I want to add a few new pages, "/Dashboard/Monitoring", "/Dashboard/Logs". I
want this to utilize angular with html5mode enabled. This way they can still
bookmark the links and come back, or at least the url won't look weird.

I don't want the old links to be broken, as I add pages with routing enabled
it should work. It ends up breaking though because if those other three links
don't match my two configured links (Monitoring, Logs), it uses "otherwise" to
fallback to the home directory "/". There's no way arround this other than
detecting and turning on/off the routing.

------
snippet22
Well angular 2 is mostly written the same way every time you want to build
something and is connected through a custom html tag. This allows you to not
deal with js that is built 100 different ways for a 100 different reasons. Not
just that but file structure is exactly the same always. Basically angular1
was just a step up from JavaScript which seemed nice but really with not much
reusability.
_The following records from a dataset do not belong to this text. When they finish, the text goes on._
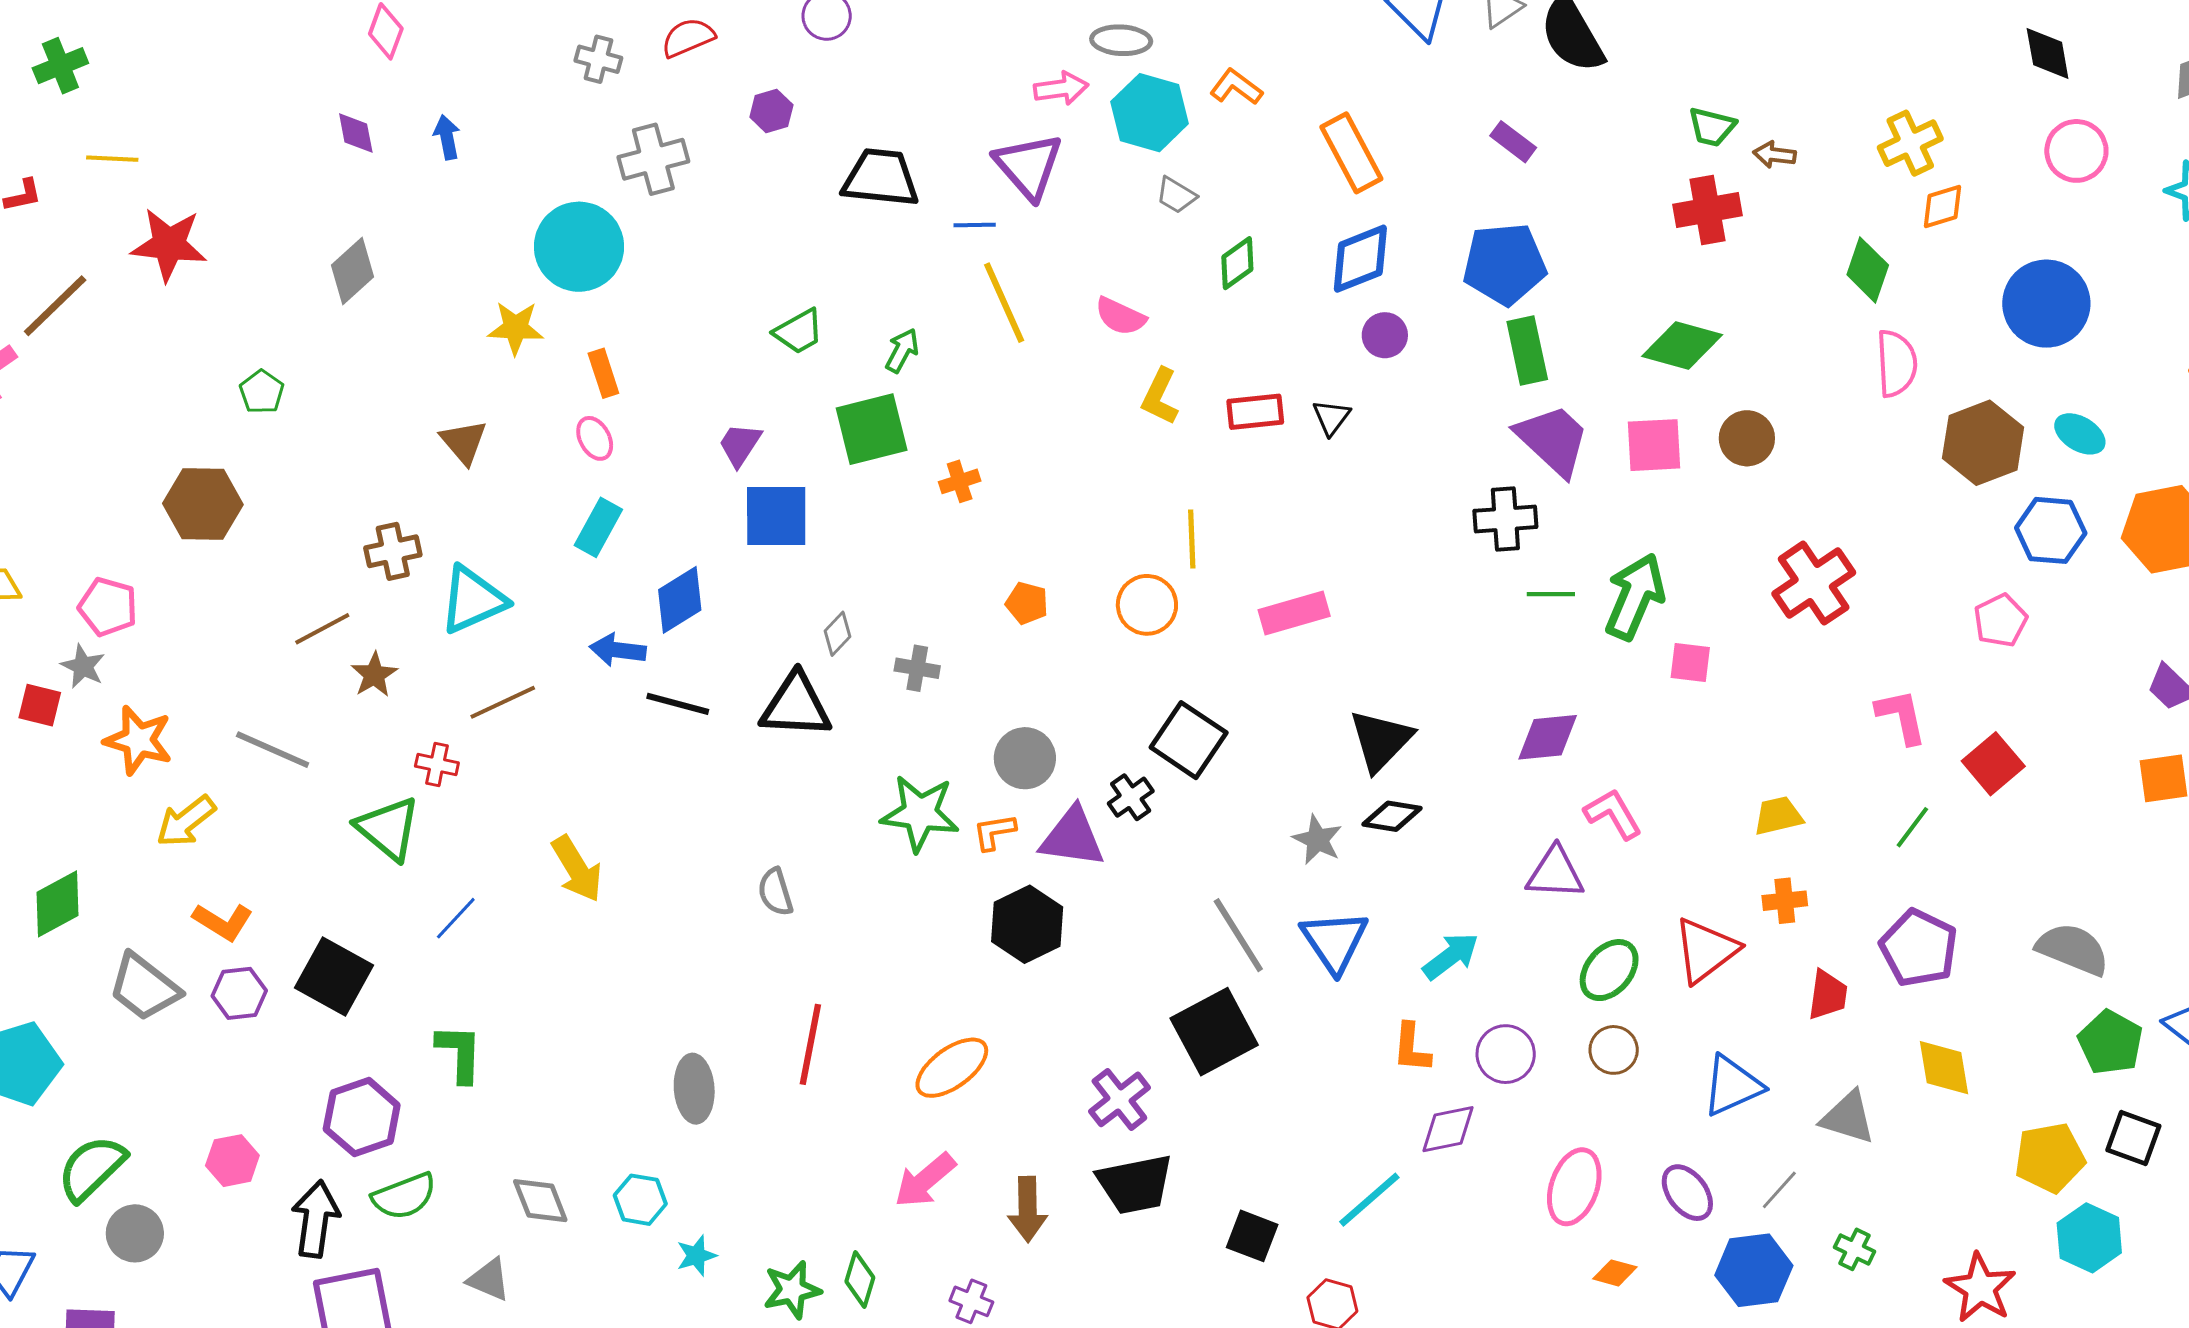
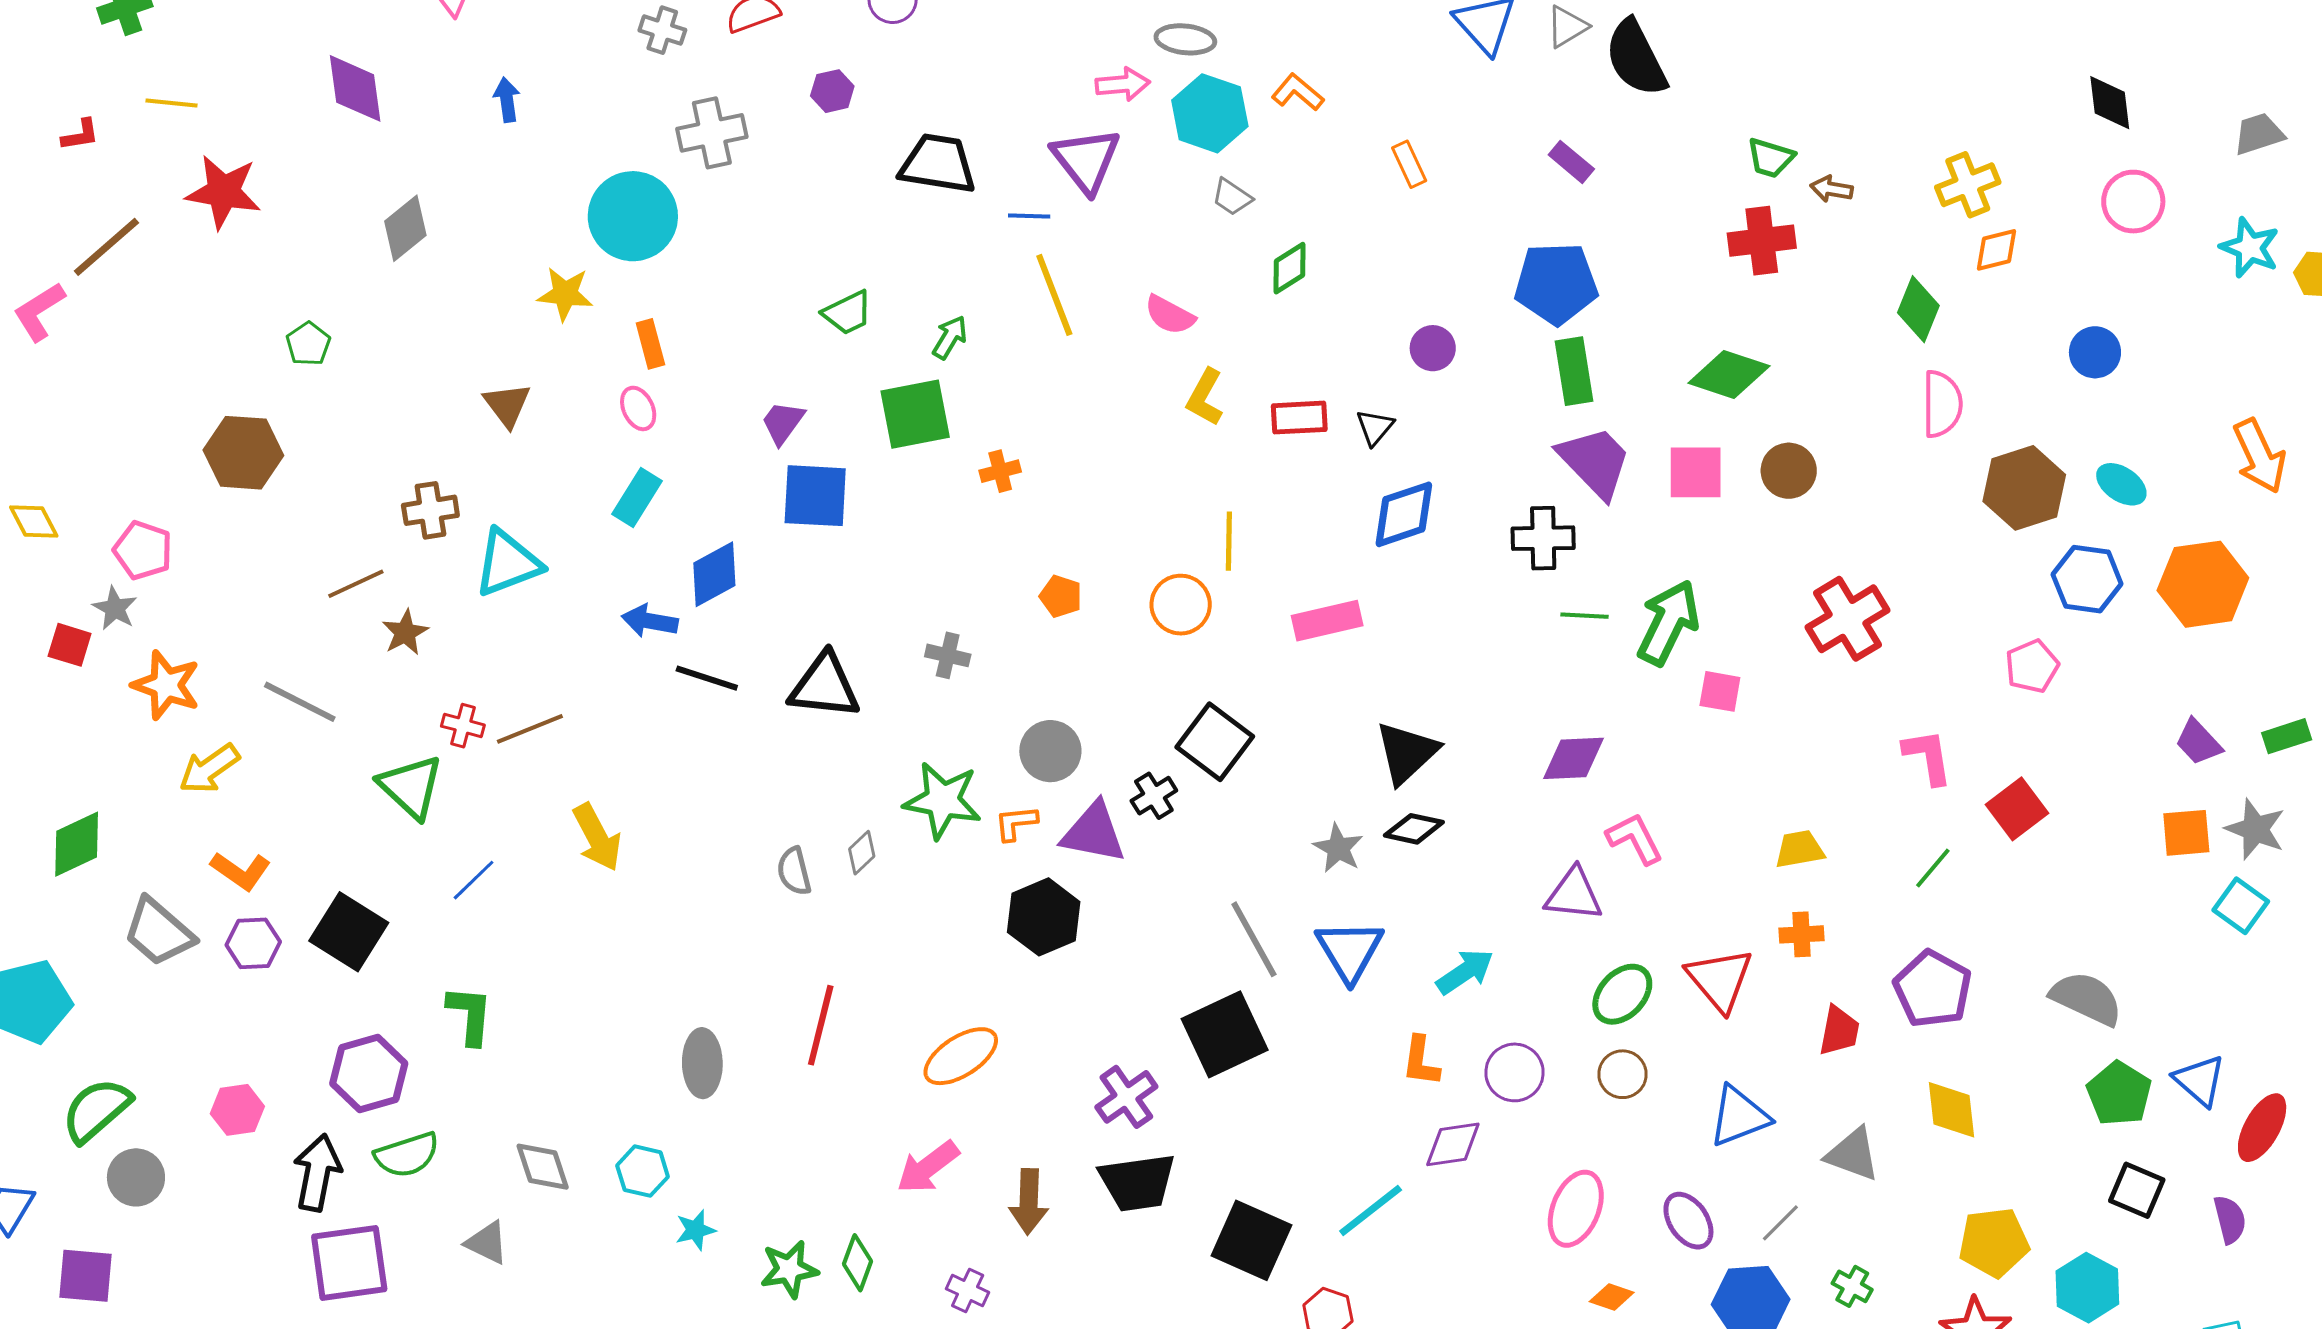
purple diamond: (356, 133) -> (355, 88), moved, size x1.6
orange rectangle: (1351, 153) -> (1409, 164), size x0.6
blue diamond: (1360, 259) -> (1404, 514), moved
blue circle: (2046, 304) -> (2095, 352), size x0.6
gray diamond: (837, 634) -> (862, 853), moved
brown line: (503, 702) -> (530, 729), moved
red triangle: (1706, 950) -> (1720, 980), turned -36
yellow pentagon: (2050, 1158) -> (1994, 1242), moved
black square: (1252, 1236) -> (1251, 1240), size x1.5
Plus since you can build components inside components, you don't
have to worry about implementation into a project. With RC5s new modules, you
don't have to worry about importing into those components. So basically you
can easily implement the app into any project with the same components and the
same way always. Basically once you make one, you don't have to rewrite it.
They even have their own CSS files, and use life cycle hooks so you can have
different components fire off at different render times or events. It is
basically the jquery of data. Also with easy observables, server side
rendering, and simple data binding, you really can do anything. Angular 2 and
1 are night and day.